- _WHAT IS NEEDED_:
All entries below need to be written out exactly, but without their pictures.

MATERIAL SUPPLIED: Begin

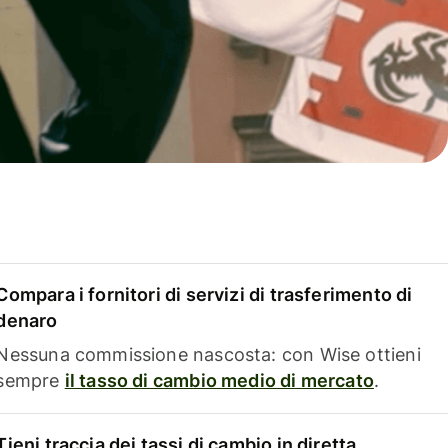
Compara i fornitori di servizi di trasferimento di
denaro
Nessuna commissione nascosta: con Wise ottieni
sempre
il tasso di cambio medio di mercato
.
Tieni traccia dei tassi di cambio in diretta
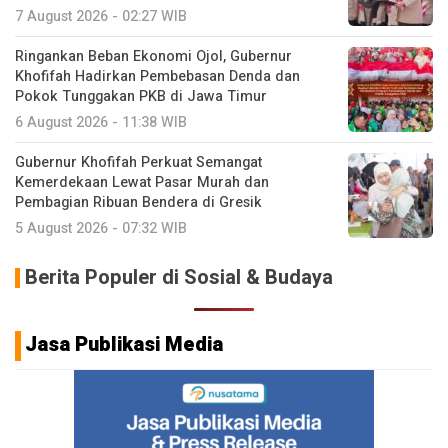
7 August 2026 - 02:27 WIB
Ringankan Beban Ekonomi Ojol, Gubernur
Khofifah Hadirkan Pembebasan Denda dan
Pokok Tunggakan PKB di Jawa Timur
6 August 2026 - 11:38 WIB
Gubernur Khofifah Perkuat Semangat
Kemerdekaan Lewat Pasar Murah dan
Pembagian Ribuan Bendera di Gresik
5 August 2026 - 07:32 WIB
Berita Populer di Sosial & Budaya
Jasa Publikasi Media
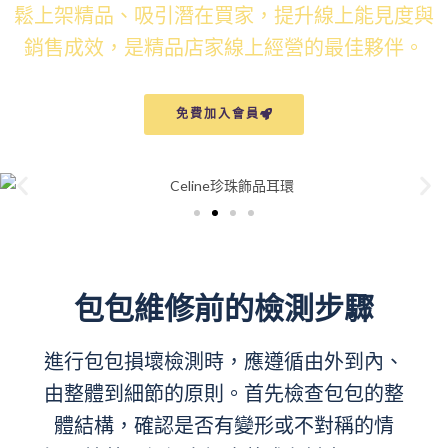
鬆上架精品、吸引潛在買家，提升線上能見度與
銷售成效，是精品店家線上經營的最佳夥伴。
免費加入會員
包包維修前的檢測步驟
進行包包損壞檢測時，應遵循由外到內、
由整體到細節的原則。首先檢查包包的整
體結構，確認是否有變形或不對稱的情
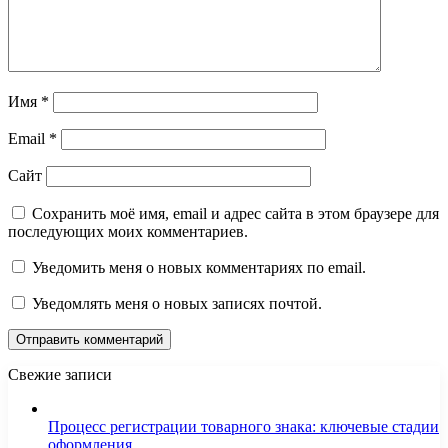
Имя
*
Email
*
Сайт
Сохранить моё имя, email и адрес сайта в этом браузере для
последующих моих комментариев.
Уведомить меня о новых комментариях по email.
Уведомлять меня о новых записях почтой.
Свежие записи
Процесс регистрации товарного знака: ключевые стадии
оформления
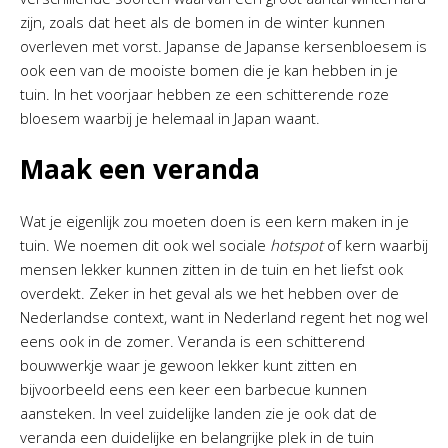
zijn, zoals dat heet als de bomen in de winter kunnen
overleven met vorst. Japanse de Japanse kersenbloesem is
ook een van de mooiste bomen die je kan hebben in je
tuin. In het voorjaar hebben ze een schitterende roze
bloesem waarbij je helemaal in Japan waant.
Maak een veranda
Wat je eigenlijk zou moeten doen is een kern maken in je
tuin. We noemen dit ook wel sociale
hotspot
of kern waarbij
mensen lekker kunnen zitten in de tuin en het liefst ook
overdekt. Zeker in het geval als we het hebben over de
Nederlandse context, want in Nederland regent het nog wel
eens ook in de zomer. Veranda is een schitterend
bouwwerkje waar je gewoon lekker kunt zitten en
bijvoorbeeld eens een keer een barbecue kunnen
aansteken. In veel zuidelijke landen zie je ook dat de
veranda een duidelijke en belangrijke plek in de tuin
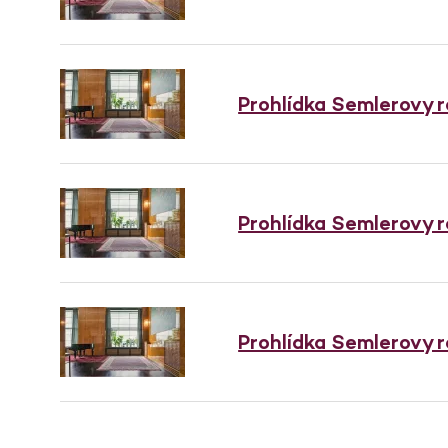
Prohlídka Semlerovy 
Prohlídka Semlerovy 
Prohlídka Semlerovy 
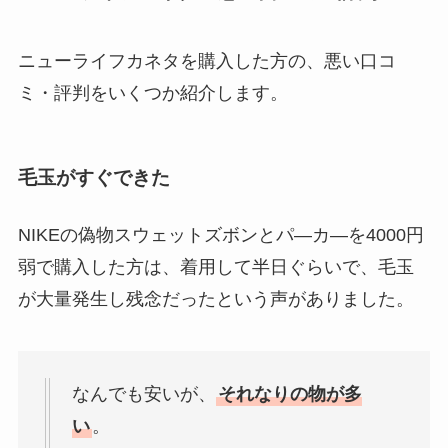
ニューライフカネタを購入した方の、悪い口コ
ミ・評判をいくつか紹介します。
毛玉がすぐできた
NIKEの偽物スウェットズボンとパ―カ―を4000円
弱で購入した方は、着用して半日ぐらいで、毛玉
が大量発生し残念だったという声がありました。
なんでも安いが、
それなりの物が多
い
。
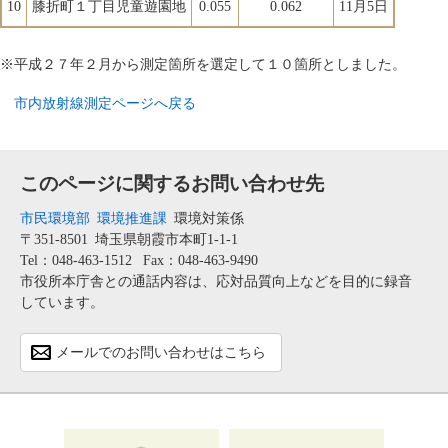
10
膝折町１丁目児童遊園地
0.055
0.062
11月5日
※平成２７年２月から測定箇所を選定して１０箇所としました。
市内放射線測定ページへ戻る
このページに関するお問い合わせ先
市民環境部
環境推進課
環境対策係
〒351-8501
埼玉県朝霞市本町1-1-1
Tel：048-463-1512
Fax：048-463-9490
市役所本庁舎との通話内容は、応対品質向上などを目的に録音
しています。
メールでのお問い合わせはこちら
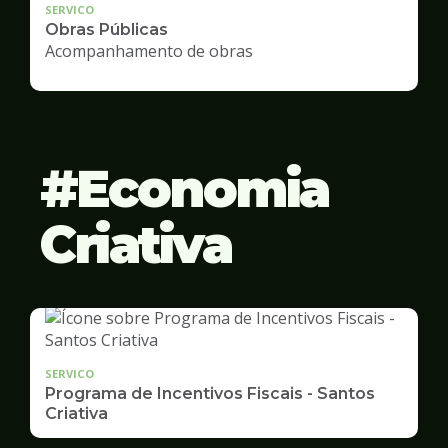
SERVICO
Obras Públicas
Acompanhamento de obras
Economia
Criativa
SERVICO
Programa de Incentivos Fiscais - Santos
Criativa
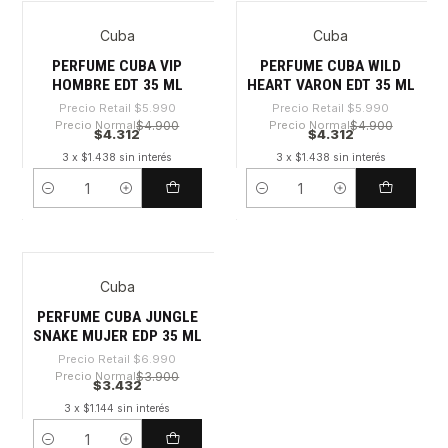
Cuba
Cuba
-28%
-28%
PERFUME CUBA VIP
PERFUME CUBA WILD
HOMBRE EDT 35 ML
HEART VARON EDT 35 ML
Precio Retail
$5.990
Precio Retail
$5.990
Precio Normal
$4.900
Precio Normal
$4.900
$4.312
$4.312
3 x $1.438 sin interés
3 x $1.438 sin interés
Cantidad
Cantidad
Cuba
-50%
PERFUME CUBA JUNGLE
SNAKE MUJER EDP 35 ML
Precio Retail
$6.990
Precio Normal
$3.900
$3.432
3 x $1.144 sin interés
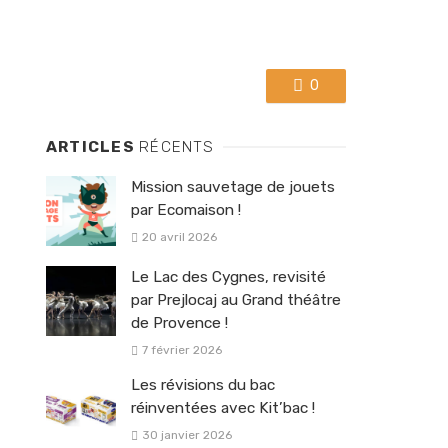
0
ARTICLES
RÉCENTS
Mission sauvetage de jouets
par Ecomaison !
20 avril 2026
Le Lac des Cygnes, revisité
par Prejlocaj au Grand théâtre
de Provence !
7 février 2026
Les révisions du bac
réinventées avec Kit’bac !
30 janvier 2026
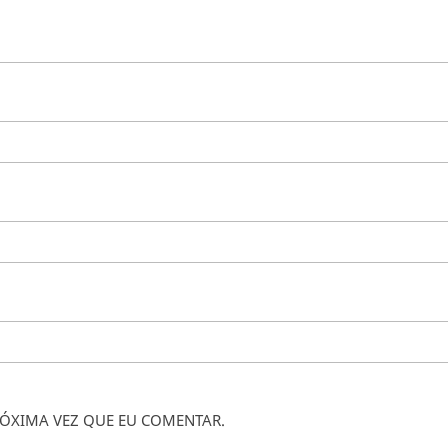
ÓXIMA VEZ QUE EU COMENTAR.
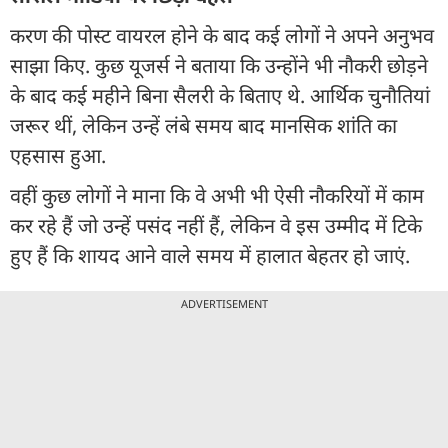
करण की पोस्ट वायरल होने के बाद कई लोगों ने अपने अनुभव
साझा किए. कुछ यूजर्स ने बताया कि उन्होंने भी नौकरी छोड़ने
के बाद कई महीने बिना सैलरी के बिताए थे. आर्थिक चुनौतियां
जरूर थीं, लेकिन उन्हें लंबे समय बाद मानसिक शांति का
एहसास हुआ.
वहीं कुछ लोगों ने माना कि वे अभी भी ऐसी नौकरियों में काम
कर रहे हैं जो उन्हें पसंद नहीं हैं, लेकिन वे इस उम्मीद में टिके
हुए हैं कि शायद आने वाले समय में हालात बेहतर हो जाएं.
ADVERTISEMENT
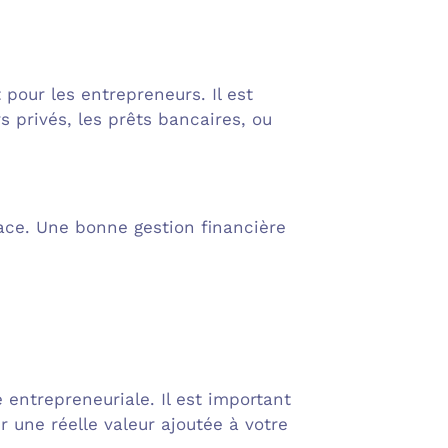
pour les entrepreneurs. Il est
s privés, les prêts bancaires, ou
cace. Une bonne gestion financière
 entrepreneuriale. Il est important
r une réelle valeur ajoutée à votre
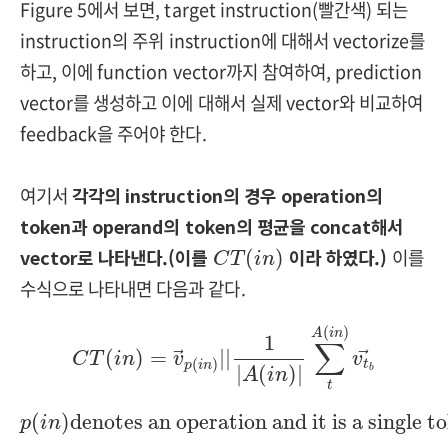
Figure 5에서 보면, target instruction(빨간색) 되는
instruction의 주위 instruction에 대해서 vectorize를
하고, 이에 function vector까지 참여하여, prediction
vector를 생성하고 이에 대해서 실제 vector와 비교하여
feedback을 주어야 한다.
여기서
각각의 instruction의 경우 operation의
token과 operand의 token의 평균을 concat해서
C
T
(
i
n
)
vector로 나타낸다.(이를
이라 하였다.)
이를
(
)
C
T
i
n
수식으로 나타내면 다음과 같다.
C
T
(
i
n
)
=
v
→
p
(
i
n
)
|
|
1
|
A
(
i
n
)
|
∑
t
A
(
i
n
)
v
t
b
→
(
)
A
i
n
1
∑
(
)
=
|
|
C
T
i
n
v
v
→
→
(
)
t
p
i
n
|
(
)
|
b
A
i
n
t
p
(
i
n
)
denotes an operation and it is a singl
(
)
denotes an operation and it is a single t
p
i
n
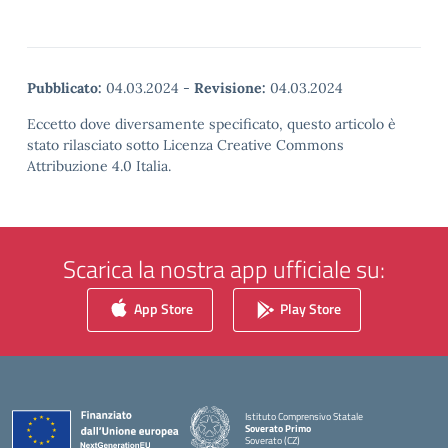
Pubblicato:
04.03.2024
-
Revisione:
04.03.2024
Eccetto dove diversamente specificato, questo articolo è
stato rilasciato sotto Licenza Creative Commons
Attribuzione 4.0 Italia.
Scarica la nostra app ufficiale su:
App Store
Play Store
Istituto Comprensivo Statale
Soverato Primo
Soverato (CZ)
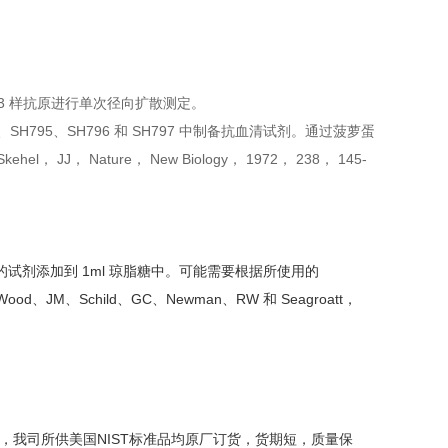
/2013 样抗原进行单次径向扩散测定。
H794、SH795、SH796 和 SH797 中制备抗血清试剂。通过菠萝蛋
J， Nature， New Biology， 1972， 238， 145-
l 未稀释的试剂添加到 1ml 琼脂糖中。可能需要根据所使用的
、JM、Schild、GC、Newman、RW 和 Seagroatt，
，我司所供美国NIST标准品均原厂订货，货期短，质量保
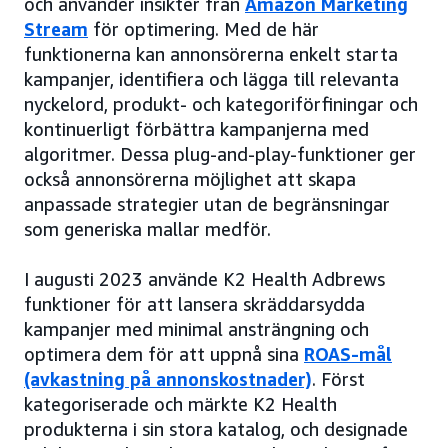
och använder insikter från
Amazon Marketing
Stream
för optimering. Med de här
funktionerna kan annonsörerna enkelt starta
kampanjer, identifiera och lägga till relevanta
nyckelord, produkt- och kategoriförfiningar och
kontinuerligt förbättra kampanjerna med
algoritmer. Dessa plug-and-play-funktioner ger
också annonsörerna möjlighet att skapa
anpassade strategier utan de begränsningar
som generiska mallar medför.
I augusti 2023 använde K2 Health Adbrews
funktioner för att lansera skräddarsydda
kampanjer med minimal ansträngning och
optimera dem för att uppnå sina
ROAS-mål
(avkastning på annonskostnader)
. Först
kategoriserade och märkte K2 Health
produkterna i sin stora katalog, och designade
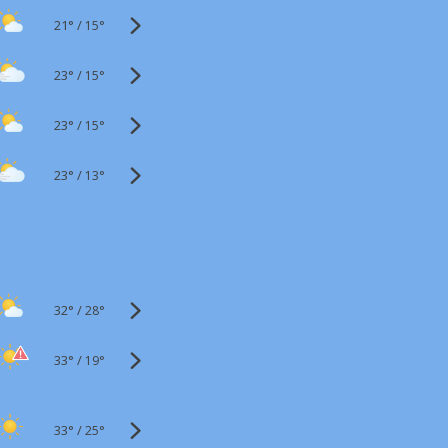
21°
/
15°
23°
/
15°
23°
/
15°
23°
/
13°
32°
/
28°
33°
/
19°
33°
/
25°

MATERIAL SUPPLIED: End

- _SOLUTION TO THIS EXERCISE_:
Compara i fornitori di servizi di trasferimento di
denaro
Nessuna commissione nascosta: con Wise ottieni
sempre
il tasso di cambio medio di mercato
.
Tieni traccia dei tassi di cambio in diretta
7 August 2026 - 02:27 WIB
Ringankan Beban Ekonomi Ojol, Gubernur
Khofifah Hadirkan Pembebasan Denda dan
Pokok Tunggakan PKB di Jawa Timur
6 August 2026 - 11:38 WIB
Gubernur Khofifah Perkuat Semangat
Kemerdekaan Lewat Pasar Murah dan
Pembagian Ribuan Bendera di Gresik
5 August 2026 - 07:32 WIB
Berita Populer di Sosial & Budaya
Jasa Publikasi Media
鬆上架精品、吸引潛在買家，提升線上能見度與
銷售成效，是精品店家線上經營的最佳夥伴。
免費加入會員
包包維修前的檢測步驟
進行包包損壞檢測時，應遵循由外到內、
由整體到細節的原則。首先檢查包包的整
體結構，確認是否有變形或不對稱的情
Имя
*
Email
*
Сайт
Сохранить моё имя, email и адрес сайта в этом браузере для
последующих моих комментариев.
Уведомить меня о новых комментариях по email.
Уведомлять меня о новых записях почтой.
Свежие записи
Процесс регистрации товарного знака: ключевые стадии
оформления
zijn, zoals dat heet als de bomen in de winter kunnen
overleven met vorst. Japanse de Japanse kersenbloesem is
ook een van de mooiste bomen die je kan hebben in je
tuin. In het voorjaar hebben ze een schitterende roze
bloesem waarbij je helemaal in Japan waant.
Maak een veranda
Wat je eigenlijk zou moeten doen is een kern maken in je
tuin. We noemen dit ook wel sociale
hotspot
of kern waarbij
mensen lekker kunnen zitten in de tuin en het liefst ook
overdekt. Zeker in het geval als we het hebben over de
Nederlandse context, want in Nederland regent het nog wel
eens ook in de zomer. Veranda is een schitterend
bouwwerkje waar je gewoon lekker kunt zitten en
bijvoorbeeld eens een keer een barbecue kunnen
aansteken. In veel zuidelijke landen zie je ook dat de
veranda een duidelijke en belangrijke plek in de tuin
Prohlídka Semlerovy 
Prohlídka Semlerovy 
Prohlídka Semlerovy 
ニューライフカネタを購入した方の、悪い口コ
ミ・評判をいくつか紹介します。
毛玉がすぐできた
NIKEの偽物スウェットズボンとパ―カ―を4000円
弱で購入した方は、着用して半日ぐらいで、毛玉
が大量発生し残念だったという声がありました。
なんでも安いが、
それなりの物が多
い
。
10
膝折町１丁目児童遊園地
0.055
0.062
11月5日
※平成２７年２月から測定箇所を選定して１０箇所としました。
市内放射線測定ページへ戻る
このページに関するお問い合わせ先
市民環境部
環境推進課
環境対策係
〒351-8501
埼玉県朝霞市本町1-1-1
Tel：048-463-1512
Fax：048-463-9490
市役所本庁舎との通話内容は、応対品質向上などを目的に録音
しています。
メールでのお問い合わせはこちら
SERVICO
Obras Públicas
Acompanhamento de obras
Economia
Criativa
SERVICO
Programa de Incentivos Fiscais - Santos
Criativa
Cuba
Cuba
-28%
-28%
PERFUME CUBA VIP
PERFUME CUBA WILD
HOMBRE EDT 35 ML
HEART VARON EDT 35 ML
Precio Retail
$5.990
Precio Retail
$5.990
Precio Normal
$4.900
Precio Normal
$4.900
$4.312
$4.312
3 x $1.438 sin interés
3 x $1.438 sin interés
Cantidad
Cantidad
Cuba
-50%
PERFUME CUBA JUNGLE
SNAKE MUJER EDP 35 ML
Precio Retail
$6.990
Precio Normal
$3.900
$3.432
3 x $1.144 sin interés
0
ARTICLES
RÉCENTS
Mission sauvetage de jouets
par Ecomaison !
20 avril 2026
Le Lac des Cygnes, revisité
par Prejlocaj au Grand théâtre
de Provence !
7 février 2026
Les révisions du bac
réinventées avec Kit’bac !
30 janvier 2026
ÓXIMA VEZ QUE EU COMENTAR.
करण की पोस्ट वायरल होने के बाद कई लोगों ने अपने अनुभव
साझा किए. कुछ यूजर्स ने बताया कि उन्होंने भी नौकरी छोड़ने
के बाद कई महीने बिना सैलरी के बिताए थे. आर्थिक चुनौतियां
जरूर थीं, लेकिन उन्हें लंबे समय बाद मानसिक शांति का
एहसास हुआ.
वहीं कुछ लोगों ने माना कि वे अभी भी ऐसी नौकरियों में काम
कर रहे हैं जो उन्हें पसंद नहीं हैं, लेकिन वे इस उम्मीद में टिके
हुए हैं कि शायद आने वाले समय में हालात बेहतर हो जाएं.
ADVERTISEMENT
pour les entrepreneurs. Il est
s privés, les prêts bancaires, ou
cace. Une bonne gestion financière
 entrepreneuriale. Il est important
r une réelle valeur ajoutée à votre
Figure 5에서 보면, target instruction(빨간색) 되는
instruction의 주위 instruction에 대해서 vectorize를
하고, 이에 function vector까지 참여하여, prediction
vector를 생성하고 이에 대해서 실제 vector와 비교하여
feedback을 주어야 한다.
여기서
각각의 instruction의 경우 operation의
token과 operand의 token의 평균을 concat해서
C
T
(
i
n
)
vector로 나타낸다.(이를
이라 하였다.)
이를
(
)
C
T
i
n
수식으로 나타내면 다음과 같다.
C
T
(
i
n
)
=
v
→
p
(
i
n
)
|
|
1
|
A
(
i
n
)
|
∑
t
A
(
i
n
)
v
t
b
→
(
)
A
i
n
1
∑
(
)
=
|
|
C
T
i
n
v
v
→
→
(
)
t
p
i
n
|
(
)
|
b
A
i
n
t
p
(
i
n
)
denotes an operation and it is a singl
(
)
denotes an operation and it is a single t
p
i
n
Pubblicato:
04.03.2024
-
Revisione:
04.03.2024
Eccetto dove diversamente specificato, questo articolo è
stato rilasciato sotto Licenza Creative Commons
Attribuzione 4.0 Italia.
Scarica la nostra app ufficiale su:
App Store
Play Store
Istituto Comprensivo Statale
Soverato Primo
Soverato (CZ)
/2013 样抗原进行单次径向扩散测定。
H794、SH795、SH796 和 SH797 中制备抗血清试剂。通过菠萝蛋
J， Nature， New Biology， 1972， 238， 145-
l 未稀释的试剂添加到 1ml 琼脂糖中。可能需要根据所使用的
、JM、Schild、GC、Newman、RW 和 Seagroatt，
，我司所供美国NIST标准品均原厂订货，货期短，质量保
och använder insikter från
Amazon Marketing
Stream
för optimering. Med de här
funktionerna kan annonsörerna enkelt starta
kampanjer, identifiera och lägga till relevanta
nyckelord, produkt- och kategoriförfiningar och
kontinuerligt förbättra kampanjerna med
algoritmer. Dessa plug-and-play-funktioner ger
också annonsörerna möjlighet att skapa
anpassade strategier utan de begränsningar
som generiska mallar medför.
I augusti 2023 använde K2 Health Adbrews
funktioner för att lansera skräddarsydda
kampanjer med minimal ansträngning och
optimera dem för att uppnå sina
ROAS-mål
(avkastning på annonskostnader)
. Först
kategoriserade och märkte K2 Health
produkterna i sin stora katalog, och designade
21°
/
15°
23°
/
15°
23°
/
15°
23°
/
13°
32°
/
28°
33°
/
19°
33°
/
25°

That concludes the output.